The article chronicles how utility companies have engaged in an extensive lobbying campaign against rooftop solar at the federal and state level. These companies are big campaign donors with deep political influence. They have also been receiving assistance from the American Legislative Exchange Council and the Institute for Energy Research, two think tanks funded by the Koch family, whose sprawling company Koch Industries makes much of its money from fossil-fuel energy. With that kind of political clout, the fledgling rooftop-solar
industry looks overmatched.
The clobbering of rooftop solar should cause dismay not just among environmentalists worried about global warming, but also among economists, policy makers and anyone who cares about economic efficiency. This is a case of an incumbent industry using the power of government to suppress a revolutionary new technology. That’s not good for anyone except the incumbent.
There is actually an economic case to be made against the main policy the utilities want to get rid of, which is called net metering. Net metering forces utility companies to buy surplus electricity from rooftop solar owners at the retail price. So if I have a house with solar panels that generate electricity only during the day, net metering means I can sell the electricity to the power company while the sun is shining and buy gas- or coal-generated electricity back for the same price at night. Basically, this solves the intermittency problem for solar customers — it effectively forces utility companies to act as free energy storage for rooftop solar customers.
Here’s where a problem crops up. Suppose that I’m a rooftop solar owner, and I want to use 15 kilowatt-hours of electricity during the day and another 15 kWh at night. My house generates 30 kWh a day. I use half of that, and thanks to net metering, I sell the other half to the power company at the retail price — say, 12 cents per kWh. At night, I buy that 15 kWh back from the power company at that same price. I end up paying nothing at all, on net, for the day’s electricity. But the utility company had to pay to build and maintain the grid that I’m using to smooth out my power consumption. So net metering is allowing me to get more out of the system than I pay for it.

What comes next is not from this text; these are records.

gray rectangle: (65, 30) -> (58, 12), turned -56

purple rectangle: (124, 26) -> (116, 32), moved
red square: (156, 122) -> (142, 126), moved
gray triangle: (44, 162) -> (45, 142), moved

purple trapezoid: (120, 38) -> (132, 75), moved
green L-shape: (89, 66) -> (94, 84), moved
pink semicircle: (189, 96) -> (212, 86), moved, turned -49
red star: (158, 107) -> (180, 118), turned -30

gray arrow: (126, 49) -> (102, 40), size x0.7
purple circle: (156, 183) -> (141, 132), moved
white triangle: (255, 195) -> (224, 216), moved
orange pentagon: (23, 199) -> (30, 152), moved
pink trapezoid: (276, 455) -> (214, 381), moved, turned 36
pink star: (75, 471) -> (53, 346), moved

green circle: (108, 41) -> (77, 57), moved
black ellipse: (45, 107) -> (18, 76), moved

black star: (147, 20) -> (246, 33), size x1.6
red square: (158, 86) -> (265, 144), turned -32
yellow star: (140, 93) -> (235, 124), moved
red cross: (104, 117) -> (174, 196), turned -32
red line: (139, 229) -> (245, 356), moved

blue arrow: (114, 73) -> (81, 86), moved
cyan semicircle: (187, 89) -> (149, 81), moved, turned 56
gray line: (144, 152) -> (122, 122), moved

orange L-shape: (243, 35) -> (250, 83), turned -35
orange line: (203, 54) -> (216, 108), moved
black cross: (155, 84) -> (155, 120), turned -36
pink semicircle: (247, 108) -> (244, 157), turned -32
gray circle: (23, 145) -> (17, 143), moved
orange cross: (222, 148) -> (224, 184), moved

It therefore makes economic sense to charge rooftop solar owners extra to maintain the electrical grid — without the grid, after all, a person using only rooftop solar wouldn’t have any electricity at night. It also makes sense to charge solar homes an extra fee to cover the costs utilities pay to increase and decrease the amount of power their plants generate over the course of
the day.
What’s less clear, though, is whether states should force rooftop-solar owners to pay for the creation and maintenance of gas- and coal-fired power plants. It’s hard to know how much of the fees that utilities are imposing on rooftop-solar users around the country go toward power plant maintenance and construction, but it seems likely that many of the fees are for more than just grid maintenance. Utility companies, of course, would love to make rooftop solar users pay for fossil-fuel plants, because it would ensure that the big investments they made in the past would be guaranteed to pay off in the future. Guaranteed profit margins with zero risk are a corporate executive’s dream.

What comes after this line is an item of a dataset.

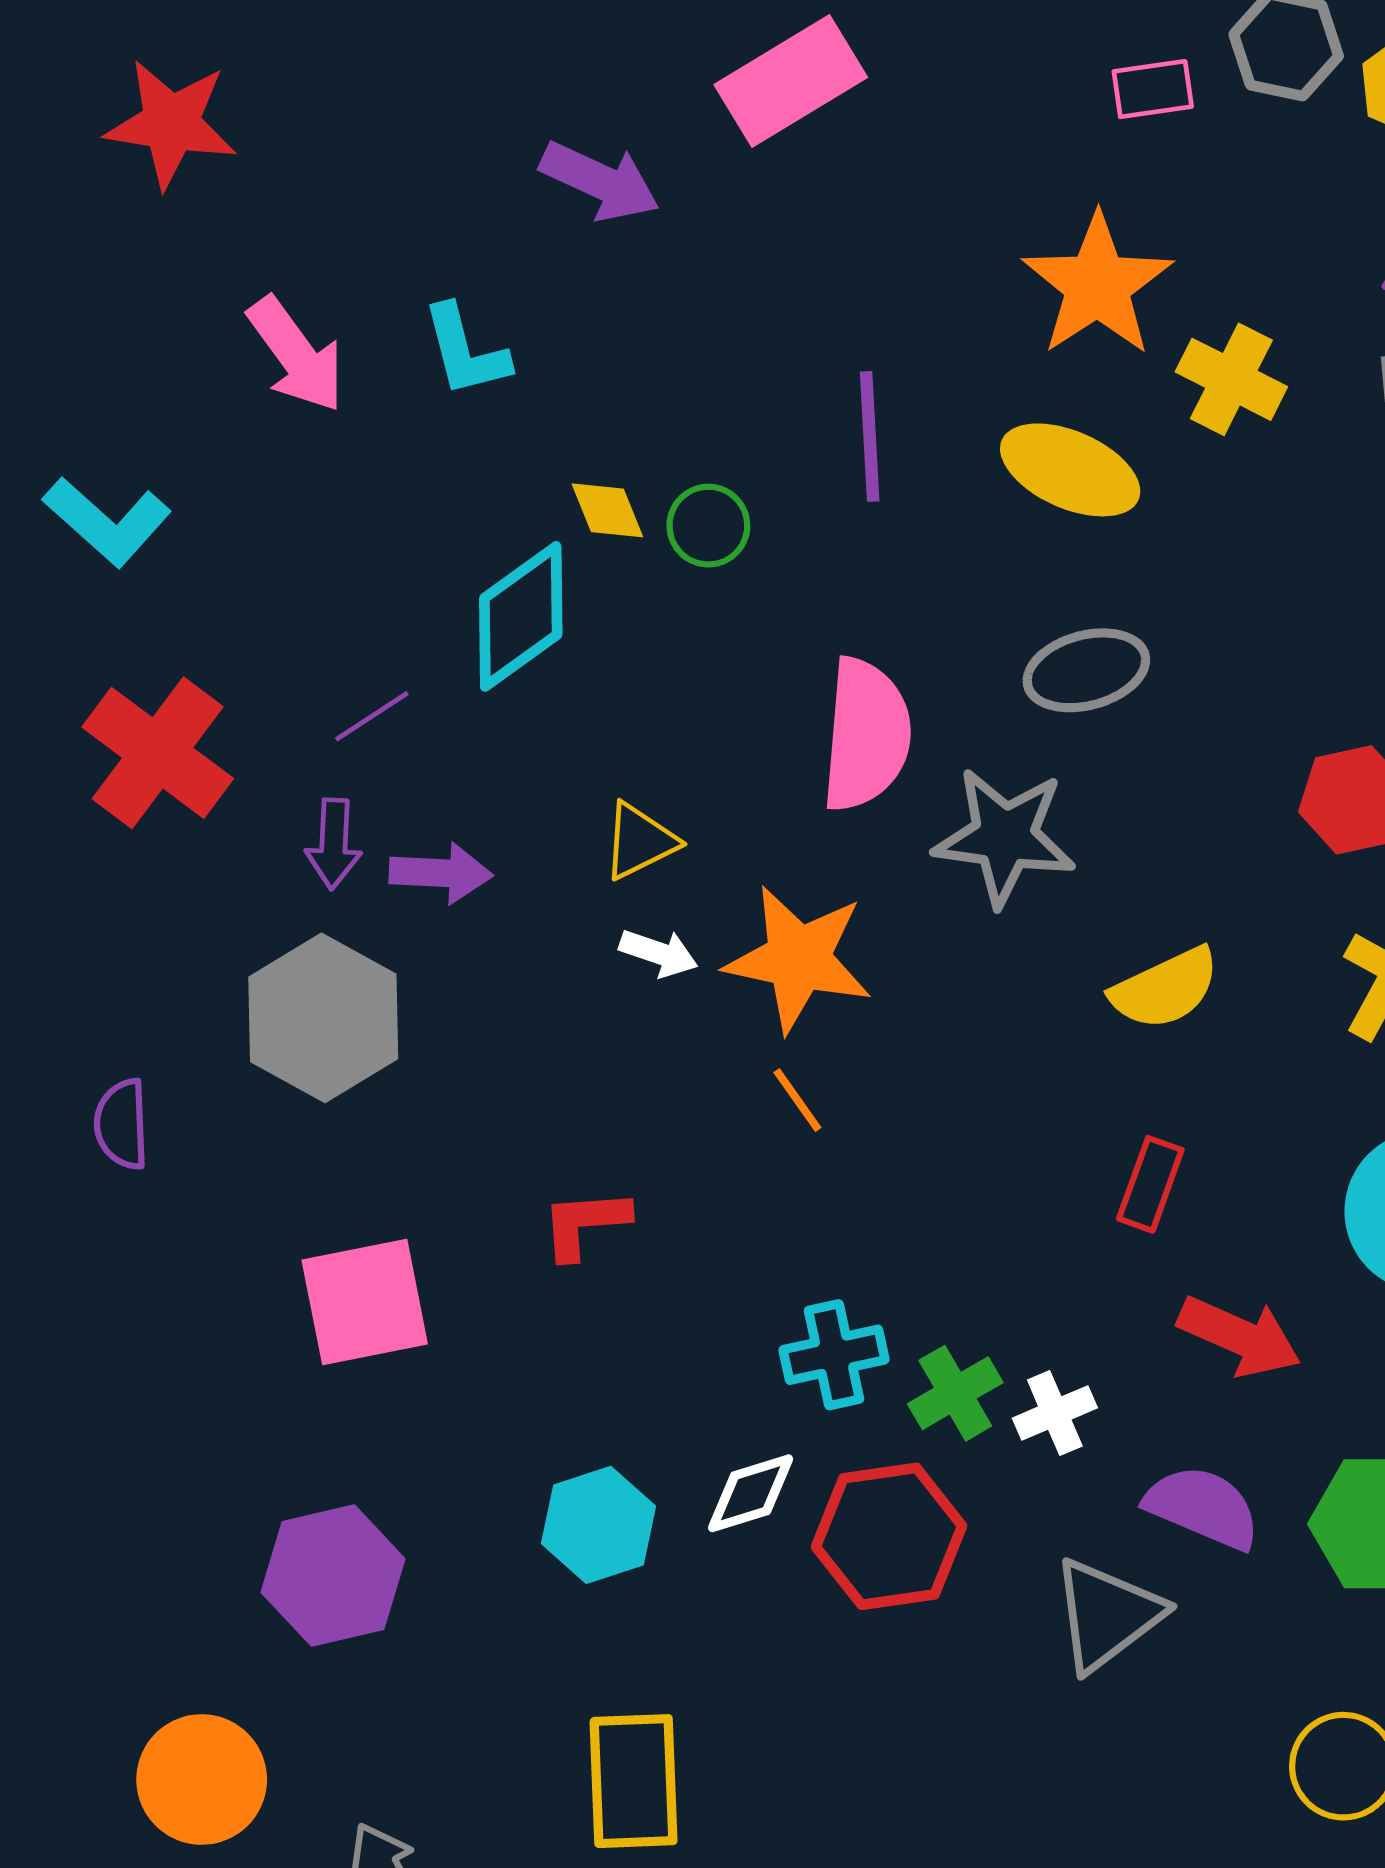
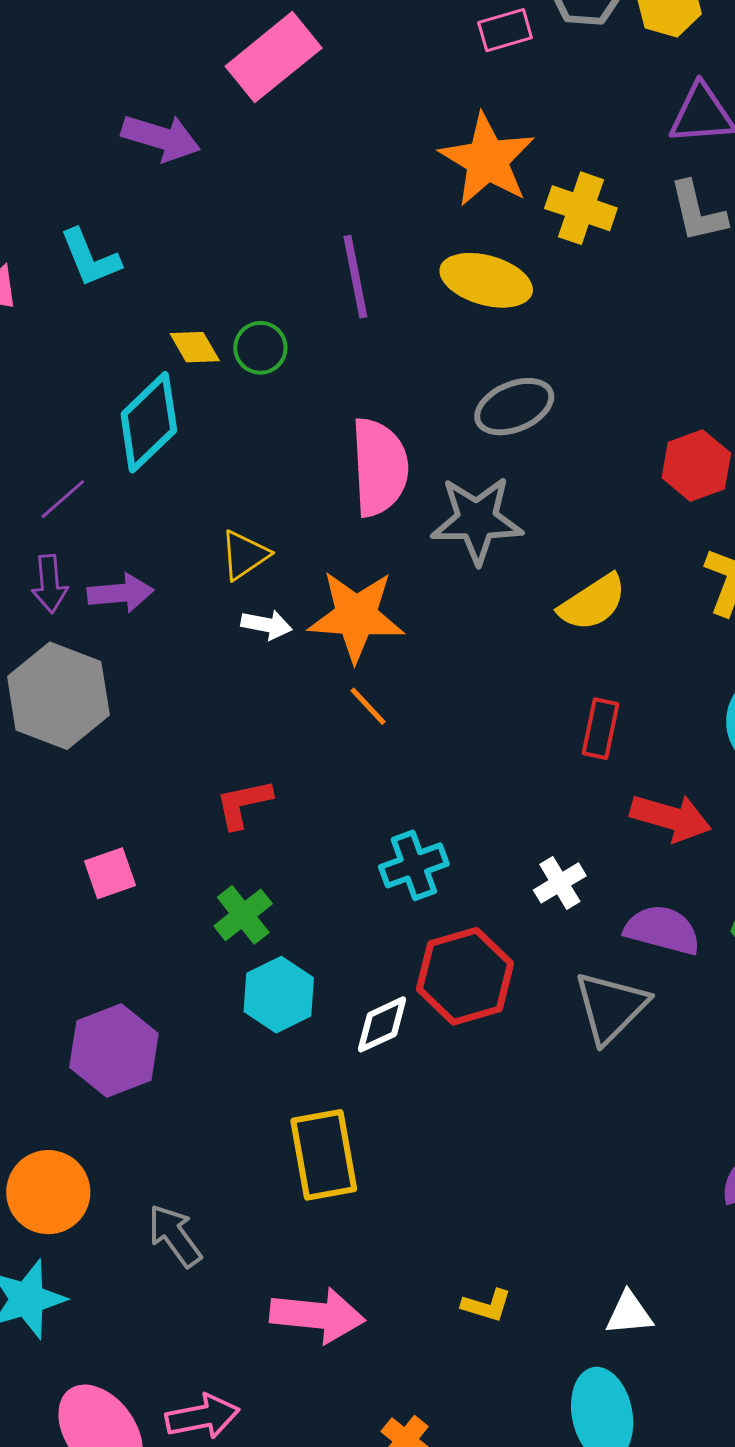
pink square: (365, 1302) -> (110, 873), size x0.6
green cross: (955, 1393) -> (243, 915), moved
white diamond: (751, 1493) -> (382, 1024), moved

Utility companies are an interesting case, because they’re a highly regulated natural monopoly. Since it doesn’t make economic sense for multiple competing utilities to build redundant power grids in the same area, one power company will tend to become a local monopoly. To prevent customers from being gouged, governments typically limit the amount of profit utilities are allowed to make. To compensate the companies for this loss of upside, governments limit their risk, by always allowing utilities enough profit to recoup their fixed costs. This regulated monopoly model attempts to give consumers approximately the same price and service they would get in a free, competitive market.
But when technology changes rapidly, this model can hold back progress. Solar is such a case. Costs are plunging. In a free market, that kind of technological change will naturally damage the business models of companies that made big investments in older tech.
If government acts to make
utilities invulnerable to that
disruption, then the market
for electricity will be very
inefficient in the long run.
It’s possible that rooftop solar is the future. Instead of generating power, the utilities of the future might simply build and maintain power grids and store excess energy in giant batteries or water reservoirs. Or rooftop solar might turn out to simply be much less efficient than utility-scale solar, in which case the utility business model might survive basically unaffected.
But whatever happens, governments shouldn’t kill rooftop solar simply to keep utilities afloat in their present, fossil-fuel-powered form. Fees for grid maintenance and variable power generation are fine, but fees shouldn’t be used to ensure that utilities never take a loss on their fossil-fuel investments. And measures to ban third-party ownership of rooftop solar are crony capitalism, plain and simple.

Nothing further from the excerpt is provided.